→ WHAT THE TASK ASKS
Count every line below containing "julho"; state the number only.

[DATA FOR ANALYSIS — start]

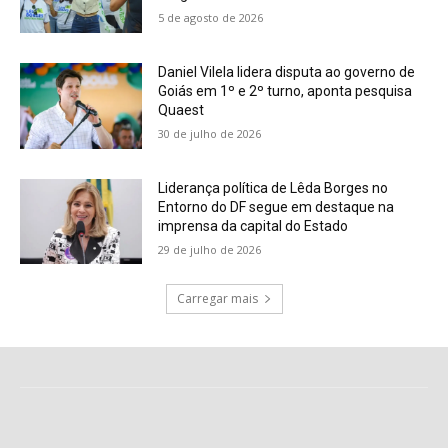
5 de agosto de 2026
Daniel Vilela lidera disputa ao governo de
Goiás em 1º e 2º turno, aponta pesquisa
Quaest
30 de julho de 2026
Liderança política de Lêda Borges no
Entorno do DF segue em destaque na
imprensa da capital do Estado
29 de julho de 2026
Carregar mais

[DATA FOR ANALYSIS — finish]

→ EXPECTED OUTPUT
2